Stored data entries

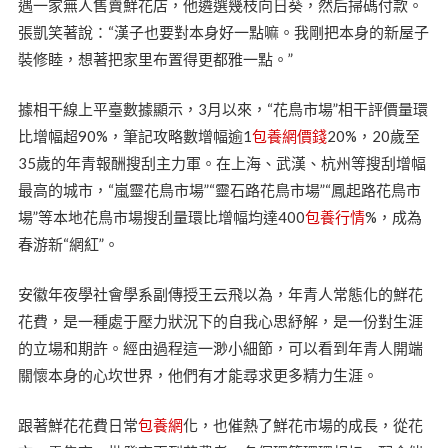
遇一家無人售賣鮮花店，他遴選幾枝向日葵，然后掃碼付款。
張凱笑著說：“漢子也要對本身好一點嘛。我剛把本身的新屋子
裝修睦，想著把家里布置得更都雅一點。”
據相干線上平臺數據顯示，3月以來，“花鳥市場”相干評價量環
比增幅超90%，筆記攻略數增幅逾1
包養網價錢
20%，20歲至
35歲的年青報酬搜刮主力軍。在上海、武漢、杭州等搜刮增幅
最高的城市，“嵐靈花鳥市場”“靈石路花鳥市場”“鳳起路花鳥市
場”等本地花鳥市場搜刮量環比增幅均達400
包養行情
%，成為
春游新“網紅”。
安徽年夜學社會學系副傳授王云飛以為，年青人常態化的鮮花
花費，是一種處于壓力狀況下的自我心思紓解，是一份對生涯
的立場和期許。經由過程這一渺小細節，可以看到年青人開端
關懷本身的心坎世界，他們有才能尋求更多精力生涯。
跟著鮮花花費日常
包養網
化，也催熱了鮮花市場的成長，從花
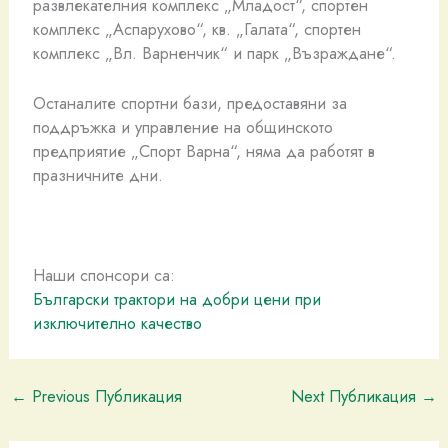
развлекателния комплекс „Младост“, спортен
комплекс „Аспарухово“, кв. „Галата“, спортен
комплекс „Вл. Варненчик“ и парк „Възраждане“.
Останалите спортни бази, предоставяни за
поддръжка и управление на общинското
предприятие „Спорт Варна“, няма да работят в
празничните дни.
Наши спонсори са:
Български трактори на добри цени при
изключително качество
←
Previous Публикация
Next Публикация
→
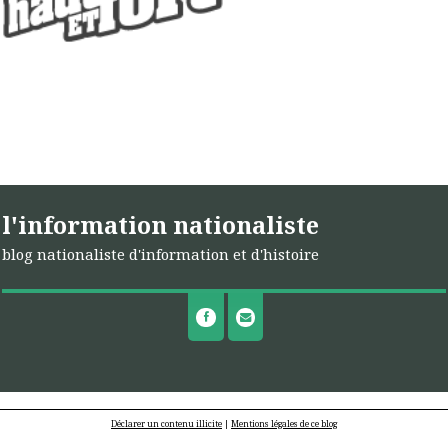
l'information nationaliste
blog nationaliste d'information et d'histoire
Déclarer un contenu illicite
|
Mentions légales de ce blog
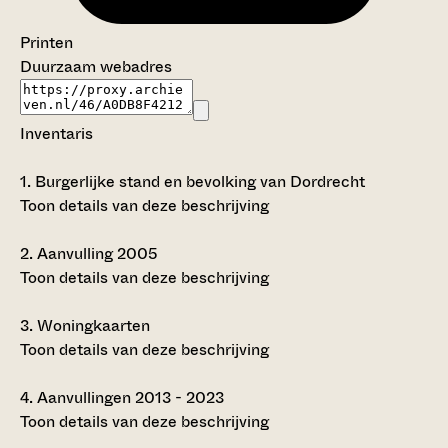
Printen
Duurzaam webadres
Inventaris
1.
Burgerlijke stand en bevolking van Dordrecht
Toon details van deze beschrijving
2.
Aanvulling 2005
Toon details van deze beschrijving
3.
Woningkaarten
Toon details van deze beschrijving
4.
Aanvullingen 2013 - 2023
Toon details van deze beschrijving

Directions: Print out each record exactly as shown, but keep the pictures out.

The answer:
遇一家無人售賣鮮花店，他遴選幾枝向日葵，然后掃碼付款。
張凱笑著說：“漢子也要對本身好一點嘛。我剛把本身的新屋子
裝修睦，想著把家里布置得更都雅一點。”
據相干線上平臺數據顯示，3月以來，“花鳥市場”相干評價量環
比增幅超90%，筆記攻略數增幅逾1
包養網價錢
20%，20歲至
35歲的年青報酬搜刮主力軍。在上海、武漢、杭州等搜刮增幅
最高的城市，“嵐靈花鳥市場”“靈石路花鳥市場”“鳳起路花鳥市
場”等本地花鳥市場搜刮量環比增幅均達400
包養行情
%，成為
春游新“網紅”。
安徽年夜學社會學系副傳授王云飛以為，年青人常態化的鮮花
花費，是一種處于壓力狀況下的自我心思紓解，是一份對生涯
的立場和期許。經由過程這一渺小細節，可以看到年青人開端
關懷本身的心坎世界，他們有才能尋求更多精力生涯。
跟著鮮花花費日常
包養網
化，也催熱了鮮花市場的成長，從花
развлекателния комплекс „Младост“, спортен
комплекс „Аспарухово“, кв. „Галата“, спортен
комплекс „Вл. Варненчик“ и парк „Възраждане“.
Останалите спортни бази, предоставяни за
поддръжка и управление на общинското
предприятие „Спорт Варна“, няма да работят в
празничните дни.
Наши спонсори са:
Български трактори на добри цени при
изключително качество
←
Previous Публикация
Next Публикация
→
l'information nationaliste
blog nationaliste d'information et d'histoire
Déclarer un contenu illicite
|
Mentions légales de ce blog
Printen
Duurzaam webadres
Inventaris
1.
Burgerlijke stand en bevolking van Dordrecht
Toon details van deze beschrijving
2.
Aanvulling 2005
Toon details van deze beschrijving
3.
Woningkaarten
Toon details van deze beschrijving
4.
Aanvullingen 2013 - 2023
Toon details van deze beschrijving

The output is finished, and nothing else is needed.